#### Exercise directions
Take the line that contains "Antonio Murolo" as the start and the last line of the entries as the end, and print both and everything between them exactly, without the pictures.

-=-=-=-=-

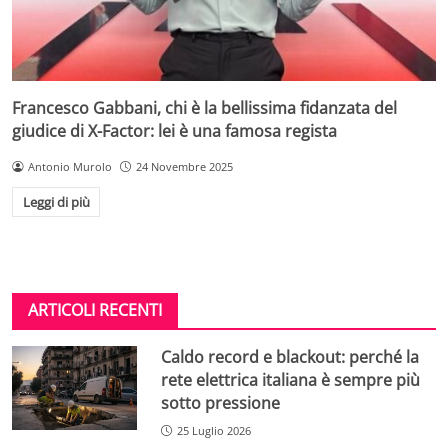
Francesco Gabbani, chi è la bellissima fidanzata del
giudice di X-Factor: lei è una famosa regista
Antonio Murolo
24 Novembre 2025
Leggi di più
ARTICOLI RECENTI
Caldo record e blackout: perché la
rete elettrica italiana è sempre più
sotto pressione
25 Luglio 2026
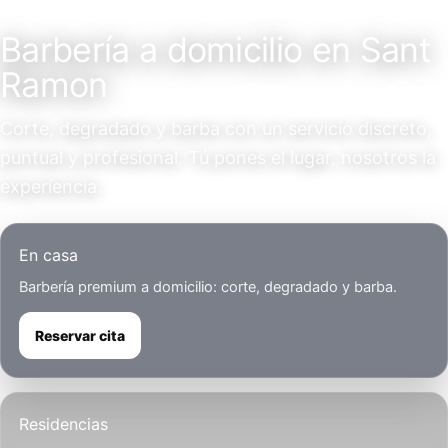
Servicio a domicilio
Barbería a domicilio en Sant
Ramon
Corte, degradado y barba con un servicio discreto,
puntual y profesional. Tú pones el lugar, nosotros la
experiencia.
En casa
Barbería premium a domicilio: corte, degradado y barba.
Reservar cita
Residencias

-=-=-=-=-

#### Answer to this exercise
Antonio Murolo
24 Novembre 2025
Leggi di più
ARTICOLI RECENTI
Caldo record e blackout: perché la
rete elettrica italiana è sempre più
sotto pressione
25 Luglio 2026
Servicio a domicilio
Barbería a domicilio en Sant
Ramon
Corte, degradado y barba con un servicio discreto,
puntual y profesional. Tú pones el lugar, nosotros la
experiencia.
En casa
Barbería premium a domicilio: corte, degradado y barba.
Reservar cita
Residencias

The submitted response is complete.